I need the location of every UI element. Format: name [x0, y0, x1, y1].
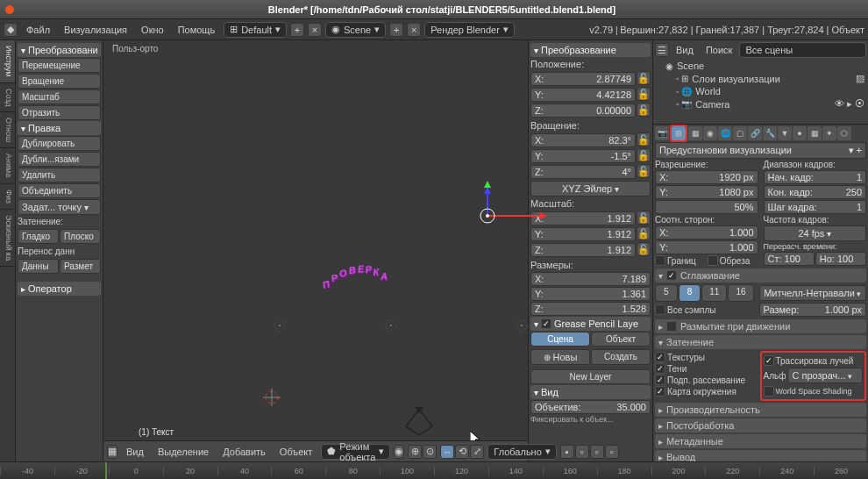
- layer-buttons[interactable]: ▪▫▫▫: [560, 445, 619, 459]
- shadows-checkbox[interactable]: ✓: [655, 363, 665, 374]
- scene-add-button[interactable]: +: [389, 23, 403, 37]
- loc-y-input[interactable]: Y:4.42128: [530, 88, 636, 102]
- prop-tab-scene[interactable]: ◉: [703, 126, 717, 140]
- output-section[interactable]: ▸ Вывод: [655, 450, 866, 461]
- dim-y-input[interactable]: Y:1.361: [530, 287, 651, 301]
- manipulator-gizmo[interactable]: [479, 181, 549, 251]
- playhead[interactable]: [105, 462, 107, 479]
- orientation-dropdown[interactable]: Глобально ▾: [487, 444, 557, 460]
- asp-y-input[interactable]: Y:1.000: [655, 240, 758, 254]
- prop-tab-layers[interactable]: ▦: [688, 126, 702, 140]
- translate-button[interactable]: Перемещение: [18, 58, 101, 73]
- textures-checkbox[interactable]: ✓: [655, 352, 665, 362]
- blender-icon[interactable]: ◆: [4, 23, 18, 37]
- scale-button[interactable]: Масштаб: [18, 89, 101, 104]
- menu-help[interactable]: Помощь: [173, 23, 221, 37]
- vp-view-menu[interactable]: Вид: [121, 445, 149, 459]
- prop-tab-particles[interactable]: ✦: [822, 126, 836, 140]
- crop-checkbox[interactable]: [708, 255, 718, 266]
- res-pct-input[interactable]: 50%: [655, 200, 758, 214]
- rot-z-input[interactable]: Z:4°: [530, 165, 636, 179]
- vp-object-menu[interactable]: Объект: [274, 445, 317, 459]
- aa-filter-dropdown[interactable]: Митчелл-Нетравали ▾: [759, 285, 867, 301]
- vp-add-menu[interactable]: Добавить: [217, 445, 271, 459]
- gp-create-button[interactable]: Создать: [591, 349, 651, 365]
- lock-icon[interactable]: 🔓: [637, 226, 651, 240]
- new-input[interactable]: Но: 100: [815, 252, 866, 266]
- post-section[interactable]: ▸ Постобработка: [655, 418, 866, 433]
- aa-size-input[interactable]: Размер:1.000 px: [759, 303, 867, 317]
- text3d-object[interactable]: ПРОВЕРКА: [323, 246, 391, 288]
- loc-x-input[interactable]: X:2.87749: [530, 72, 636, 86]
- envmap-checkbox[interactable]: ✓: [655, 386, 665, 397]
- full-sample-checkbox[interactable]: [655, 304, 665, 315]
- join-button[interactable]: Объединить: [18, 183, 101, 198]
- layout-dropdown[interactable]: ⊞Default▾: [224, 22, 287, 38]
- end-frame-input[interactable]: Кон. кадр:250: [764, 185, 867, 199]
- prop-tab-world[interactable]: 🌐: [718, 126, 732, 140]
- start-frame-input[interactable]: Нач. кадр:1: [764, 170, 867, 184]
- mode-dropdown[interactable]: ⬟ Режим объекта ▾: [321, 444, 390, 460]
- menu-render[interactable]: Визуализация: [59, 23, 132, 37]
- outliner-search[interactable]: Поиск: [701, 43, 737, 57]
- scene-del-button[interactable]: ×: [407, 23, 421, 37]
- wss-checkbox[interactable]: [764, 386, 774, 397]
- gp-scene-button[interactable]: Сцена: [530, 332, 590, 347]
- outliner-item-scene[interactable]: ◉ Scene: [655, 60, 866, 72]
- scene-dropdown[interactable]: ◉Scene▾: [325, 22, 386, 38]
- aa-11-button[interactable]: 11: [701, 284, 727, 302]
- vp-select-menu[interactable]: Выделение: [153, 445, 214, 459]
- window-close-icon[interactable]: [5, 5, 14, 14]
- raytrace-checkbox[interactable]: ✓: [764, 355, 774, 366]
- tab-anim[interactable]: Анима: [0, 148, 15, 183]
- loc-z-input[interactable]: Z:0.00000: [530, 104, 636, 118]
- rot-x-input[interactable]: X:82.3°: [530, 133, 636, 147]
- aa-16-button[interactable]: 16: [728, 284, 753, 302]
- outliner-view[interactable]: Вид: [671, 43, 699, 57]
- engine-dropdown[interactable]: Рендер Blender▾: [424, 22, 515, 38]
- sss-checkbox[interactable]: ✓: [655, 375, 665, 385]
- prop-tab-material[interactable]: ●: [793, 126, 807, 140]
- panel-edit[interactable]: ▾ Правка: [18, 121, 101, 135]
- res-x-input[interactable]: X:1920 px: [655, 170, 758, 184]
- editor-type-icon[interactable]: ▦: [107, 445, 117, 459]
- n-view-panel[interactable]: ▾ Вид: [530, 385, 651, 399]
- aa-section[interactable]: ▾ ✓ Сглаживание: [655, 268, 866, 282]
- border-checkbox[interactable]: [655, 255, 665, 266]
- presets-dropdown[interactable]: Предустановки визуализации▾ +: [655, 142, 866, 159]
- pivot-buttons[interactable]: ⊕⊙: [408, 445, 437, 459]
- prop-tab-texture[interactable]: ▦: [808, 126, 822, 140]
- duplicate-linked-button[interactable]: Дубли...язами: [18, 152, 101, 167]
- gp-newlayer-button[interactable]: New Layer: [530, 369, 651, 384]
- res-y-input[interactable]: Y:1080 px: [655, 185, 758, 199]
- lens-input[interactable]: Объектив:35.000: [530, 400, 651, 414]
- mblur-section[interactable]: ▸ Размытие при движении: [655, 319, 866, 333]
- tab-tools[interactable]: Инструм: [0, 40, 15, 83]
- viewport-3d[interactable]: Польз-орто ПРОВЕРКА (1) Текст ▦: [103, 40, 528, 461]
- outliner-item-world[interactable]: ◦ 🌐 World: [655, 85, 866, 97]
- outliner-filter-dropdown[interactable]: Все сцены: [739, 42, 866, 58]
- aa-5-button[interactable]: 5: [655, 284, 678, 302]
- lamp-object[interactable]: [267, 312, 293, 339]
- aa-8-button[interactable]: 8: [679, 284, 701, 302]
- lock-icon[interactable]: 🔓: [637, 103, 651, 117]
- gp-object-button[interactable]: Объект: [591, 332, 651, 347]
- menu-window[interactable]: Окно: [136, 23, 169, 37]
- layout-add-button[interactable]: +: [290, 23, 304, 37]
- tab-relations[interactable]: Отнош: [0, 112, 15, 148]
- smooth-button[interactable]: Гладко: [18, 229, 59, 244]
- layout-del-button[interactable]: ×: [308, 23, 322, 37]
- gpencil-panel[interactable]: ▾ ✓ Grease Pencil Laye: [530, 317, 651, 331]
- step-frame-input[interactable]: Шаг кадра:1: [764, 200, 867, 214]
- n-transform-panel[interactable]: ▾ Преобразование: [530, 43, 651, 57]
- shading-solid-icon[interactable]: ◉: [394, 445, 404, 459]
- gp-new-button[interactable]: ⊕ Новы: [530, 349, 590, 365]
- lock-icon[interactable]: 🔓: [637, 242, 651, 256]
- outliner-item-camera[interactable]: ◦ 📷 Camera 👁 ▸ ⦿: [655, 97, 866, 111]
- rot-y-input[interactable]: Y:-1.5°: [530, 149, 636, 163]
- asp-x-input[interactable]: X:1.000: [655, 225, 758, 240]
- lock-icon[interactable]: 🔓: [637, 211, 651, 225]
- outliner-editor-icon[interactable]: ☰: [655, 43, 669, 57]
- timeline-track[interactable]: -40-200204060801001201401601802002202402…: [0, 462, 868, 479]
- lock-icon[interactable]: 🔓: [637, 71, 651, 85]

■ Assigned task
The answer should be a number alone: the count of lines in the records that hold the word "lock".

■ Problem solution
5